YOUR GOAL
From the data below, retype exactly the lines starting with the one that contains "Looper (91, 193)" and ending with the one that contains "See all best galleries", both included.

RAW DATA
* * * * * * *

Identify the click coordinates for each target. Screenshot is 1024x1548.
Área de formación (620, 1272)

* * * * * * *

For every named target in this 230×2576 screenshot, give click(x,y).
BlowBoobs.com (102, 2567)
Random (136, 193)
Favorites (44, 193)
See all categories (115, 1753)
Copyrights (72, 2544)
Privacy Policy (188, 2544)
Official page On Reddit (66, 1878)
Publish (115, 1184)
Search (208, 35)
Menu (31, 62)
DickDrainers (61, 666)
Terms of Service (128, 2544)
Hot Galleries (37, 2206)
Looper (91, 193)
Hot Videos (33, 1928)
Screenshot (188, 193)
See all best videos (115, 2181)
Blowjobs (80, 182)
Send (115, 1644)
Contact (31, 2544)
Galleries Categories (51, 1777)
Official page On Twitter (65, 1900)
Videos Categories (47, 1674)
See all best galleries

* * * * * * *

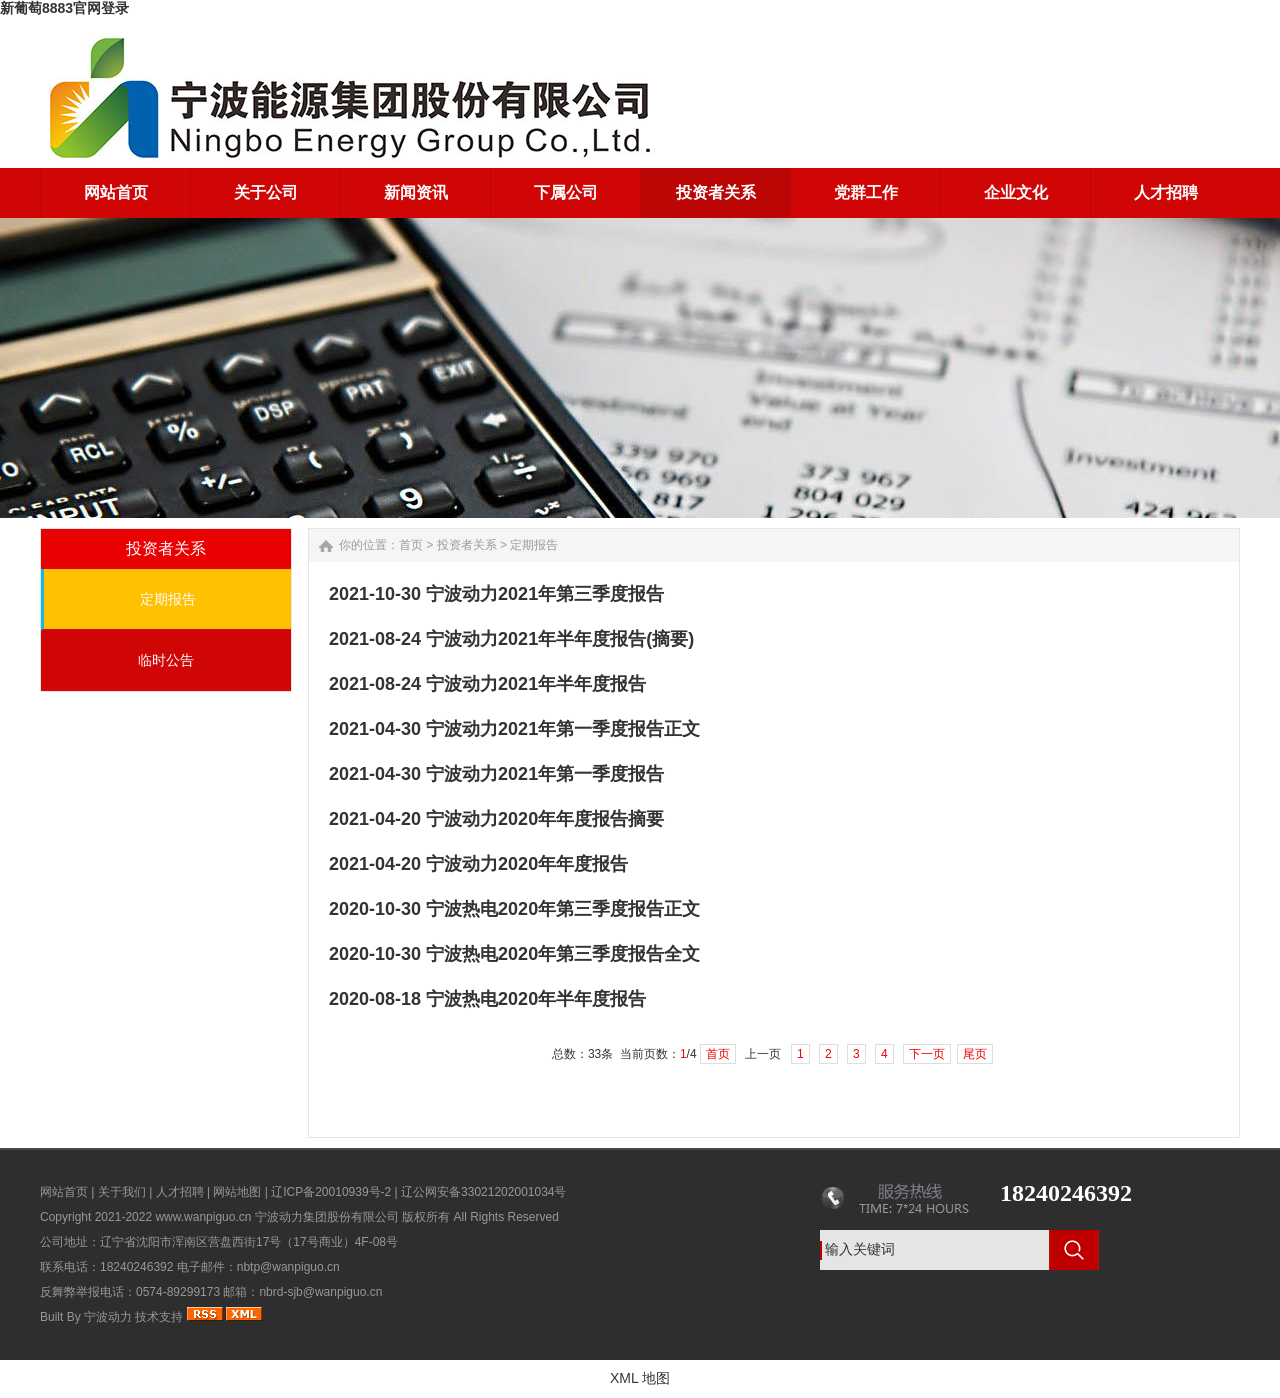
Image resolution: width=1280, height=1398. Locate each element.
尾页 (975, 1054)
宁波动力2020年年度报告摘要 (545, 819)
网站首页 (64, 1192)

* * * * * * *

EXERCISE SOLUTION
Looper (91, 193)
Hot Videos (33, 1928)
Screenshot (188, 193)
See all best videos (115, 2181)
Blowjobs (80, 182)
Send (115, 1644)
Contact (31, 2544)
Galleries Categories (51, 1777)
Official page On Twitter (65, 1900)
Videos Categories (47, 1674)
See all best galleries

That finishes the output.